Еще один (и на сей раз значимый) аргумент связан с тем, что членом ОБЭРИУ формально не был Николай Олейников, которого Друскин причисляет к кругу “чинарей”. Но у этого были внешние причины: как член партии и государственный служащий, Николай Макарович не мог участвовать в публичных выступлениях сомнительной в глазах властей литературной группы. Когда в октябре 1927-го на вечере в Капелле Хармс и Введенский пригласили его принять участие в импровизированном чтении, осторожный донской казак отказался: в зале были “ребята из обкома”, и галантно составил компанию оставшейся в одиночестве Тамаре Мейер. И ни в одном выступлении обэриутов вплоть до 1930 года он не участвовал. Но, судя по всему, он воспринимался членами ОБЭРИУ как свой, как полноправный участник содружества. В таком качестве он описан в уже цитировавшемся рассказе Бахтерева “В лавке старьевщика”. А вот Липавский и Друскин в круг обэриутов никогда не входили. Более того, судя по записным книжкам Хармса, в обэриутские годы и сам он несколько реже, чем прежде, и куда реже, чем после, общается с двумя выпускниками гимназии Лентовской.

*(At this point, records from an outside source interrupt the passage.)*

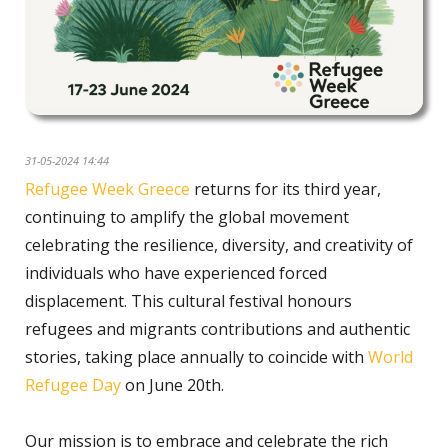
31-05-2024 14:44
Refugee Week Greece
returns for its third year,
continuing to amplify the global movement
celebrating the resilience, diversity, and creativity of
individuals who have experienced forced
displacement. This cultural festival honours
refugees and migrants contributions and authentic
stories, taking place annually to coincide with
World
Refugee Day
on June 20th.
Our mission is to embrace and celebrate the rich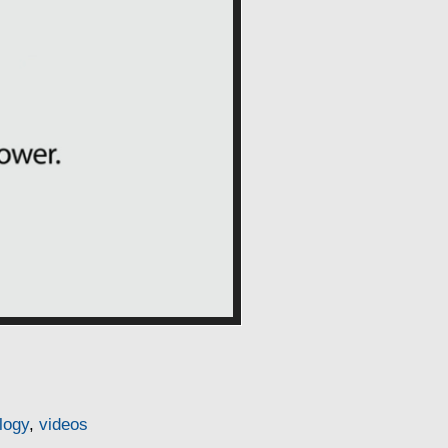
logy
,
videos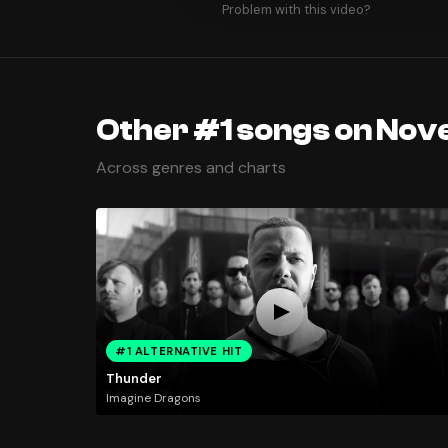
Problem with this video?
Other #1 songs on Nov
Across genres and charts
#1 ALTERNATIVE HIT
Thunder
Imagine Dragons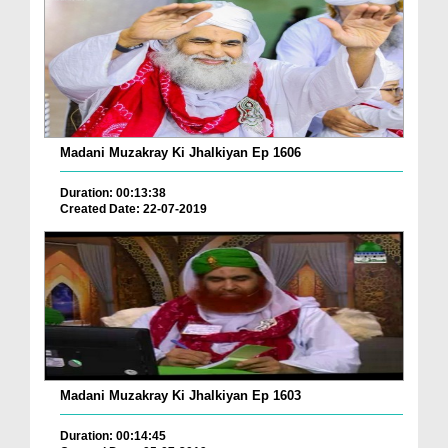
Madani Muzakray Ki Jhalkiyan Ep 1606
Duration: 00:13:38
Created Date: 22-07-2019
Madani Muzakray Ki Jhalkiyan Ep 1603
Duration: 00:14:45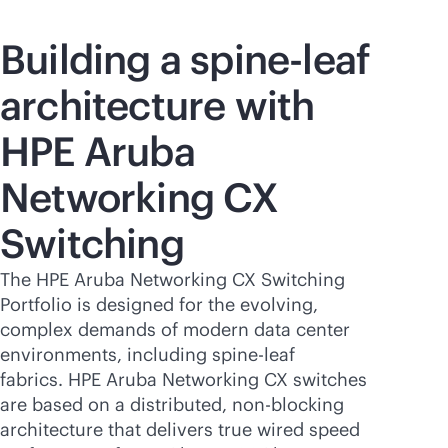
Building a spine-leaf
architecture with
HPE Aruba
Networking CX
Switching
The HPE Aruba Networking CX Switching
Portfolio is designed for the evolving,
complex demands of modern data center
environments, including spine-leaf
fabrics. HPE Aruba Networking CX switches
are based on a distributed,
non-blocking
architecture that delivers true wired speed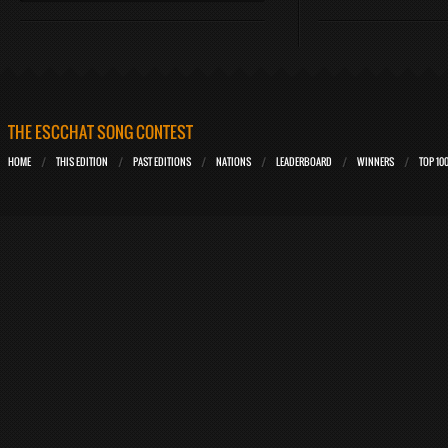
THE ESCCHAT SONG CONTEST
HOME
THIS EDITION
PAST EDITIONS
NATIONS
LEADERBOARD
WINNERS
TOP 10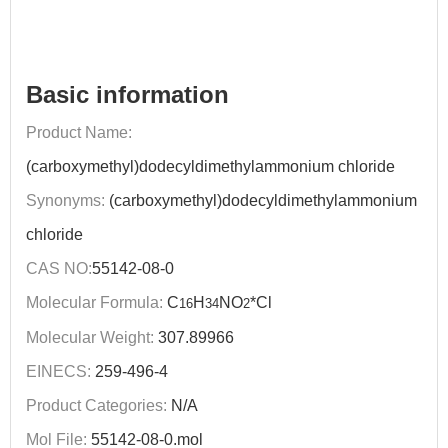
Basic information
Product Name:
(carboxymethyl)dodecyldimethylammonium chloride
Synonyms:
(carboxymethyl)dodecyldimethylammonium
chloride
CAS NO:
55142-08-0
Molecular Formula:
C
H
NO
*Cl
16
34
2
Molecular Weight:
307.89966
EINECS:
259-496-4
Product Categories:
N/A
Mol File:
55142-08-0.mol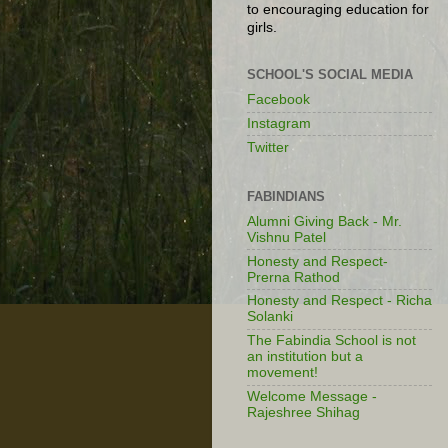
to encouraging education for
girls.
SCHOOL'S SOCIAL MEDIA
Facebook
Instagram
Twitter
FABINDIANS
Alumni Giving Back - Mr.
Vishnu Patel
Honesty and Respect-
Prerna Rathod
Honesty and Respect - Richa
Solanki
The Fabindia School is not
an institution but a
movement!
Welcome Message -
Rajeshree Shihag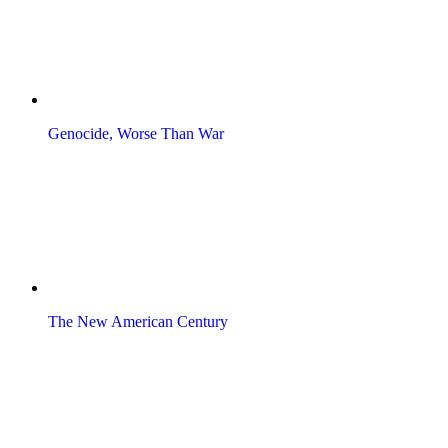
Genocide, Worse Than War
The New American Century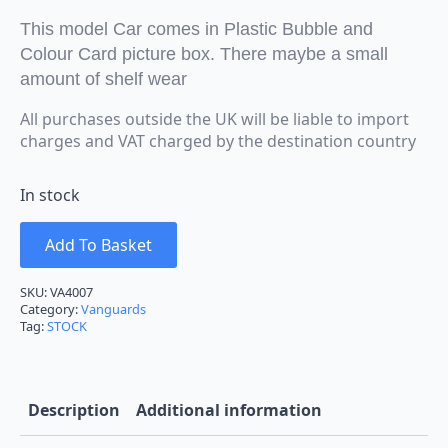
This model Car comes in Plastic Bubble and
Colour Card picture box. There maybe a small
amount of shelf wear
All purchases outside the UK will be liable to import
charges and VAT charged by the destination country
In stock
Add To Basket
SKU:
VA4007
Category:
Vanguards
Tag:
STOCK
Description
Additional information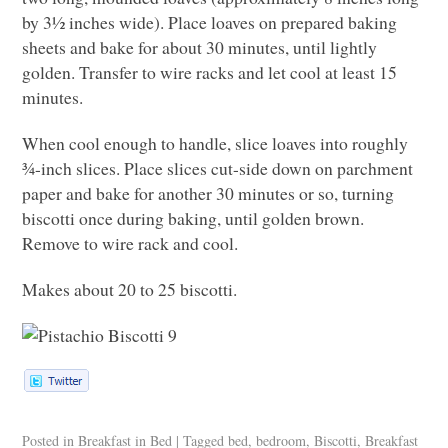
by 3½ inches wide). Place loaves on prepared baking
sheets and bake for about 30 minutes, until lightly
golden. Transfer to wire racks and let cool at least 15
minutes.
When cool enough to handle, slice loaves into roughly
¾-inch slices. Place slices cut-side down on parchment
paper and bake for another 30 minutes or so, turning
biscotti once during baking, until golden brown.
Remove to wire rack and cool.
Makes about 20 to 25 biscotti.
Posted in
Breakfast in Bed
|
Tagged
bed
,
bedroom
,
Biscotti
,
Breakfast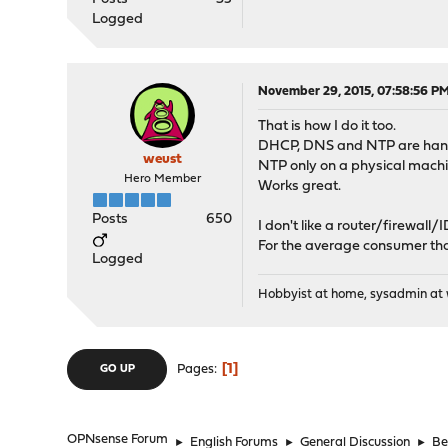
Logged
November 29, 2015, 07:58:56 P
That is how I do it too.
DHCP, DNS and NTP are handl
weust
NTP only on a physical machi
Hero Member
Works great.
Posts
650
I don't like a router/firewal
For the average consumer that'
Logged
Hobbyist at home, sysadmin at w
1
Pages
GO UP
OPNsense Forum
►
English Forums
►
General Discussion
►
Be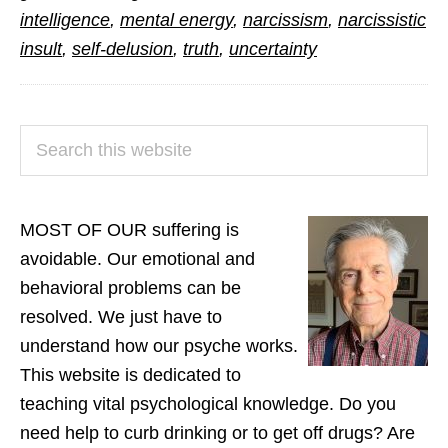
Hate
intelligence
,
mental energy
,
narcissism
,
narcissistic
the
insult
,
self-delusion
,
truth
,
uncertainty
Truth
PRIMARY
Search
SIDEBAR
this
website
MOST OF OUR suffering is
avoidable. Our emotional and
behavioral problems can be
resolved. We just have to
understand how our psyche works.
This website is dedicated to
teaching vital psychological knowledge. Do you
need help to curb drinking or to get off drugs? Are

Попытку описать поэтику ОБЭРИУ как единое целое предпринимали многие исследователи (от А.А. Александрова до А.А. Кобринского и М.Б. Ямпольского). В самом деле, есть общие черты, присущие всем участникам объединения. Все они бросили вызов привычной антропоцентрической эстетике, стирая грани между большим и бесконечно малым, частью и целым, живым и механическим, общепризнанно высоким и общепринято низким, всем им свойственны, в большей или меньшей степени, элементы алогизма и особый остраняющий юмор. Но, может быть, главная граница, разрушенная ими, – это граница между серьезным культурным жестом и пародией. Именно в этом их принципиальное отличие от “футуристов предыдущего десятилетия”. И именно поэтому в старшем поколении Хармсу были интересны не Маяковский или Пастернак в первую очередь, а Константин Олимпов, ходячая нелепость. Из текстов обэриутов исчез “умный автор”, знающий правила игры и сознательно их нарушающий. За их сюрреалистической поэтикой стоял сложнейший и интереснейший антропологический эксперимент – отождествиться с сознанием полуидиота, ребенка, безграмотного обывателя, отождествиться почти полностью, но все же какими-то дальними уголками ума сохранив способность поражаться причудливым поворотам этого сознания. Именно этому странному и причудливому сознанию, прямому и непредсказуемому по своим ходам, свободному от интеллигентских стереотипов, от интеллигентского умственного этикета, может открыться тот иррациональный, интуитивно постигаемый Порядок, о котором толковали своим друзьям Друскин и Липавский. Социальная мотивация такого выбора была у каждого обэриута различной, но общим было острое неприятие того, что Мандельштам назвал “существованием на культурную ренту”. Даже Вагинов, теснее всех связанный со старым миром, выбирал для себя трагическую судьбу Неизвестного Поэта, а не интеллигента Тептелкина. Хармс позднее, в 30-е годы, в дружеском кругу иногда рассказывал истории из жизни своего вымышленного брата, приват-доцента Ивана Ивановича Хармса, и потешно изображал его. Может быть, представляемый им “Иван Иванович Хармс”, отвергнутый двойник, – это и был тот благополучный, статусный в прошлом интеллигент, который в новом, послекатастрофном мире пытался делать вид, что ничего не изменилось, что прежние смыслы не поколеблены?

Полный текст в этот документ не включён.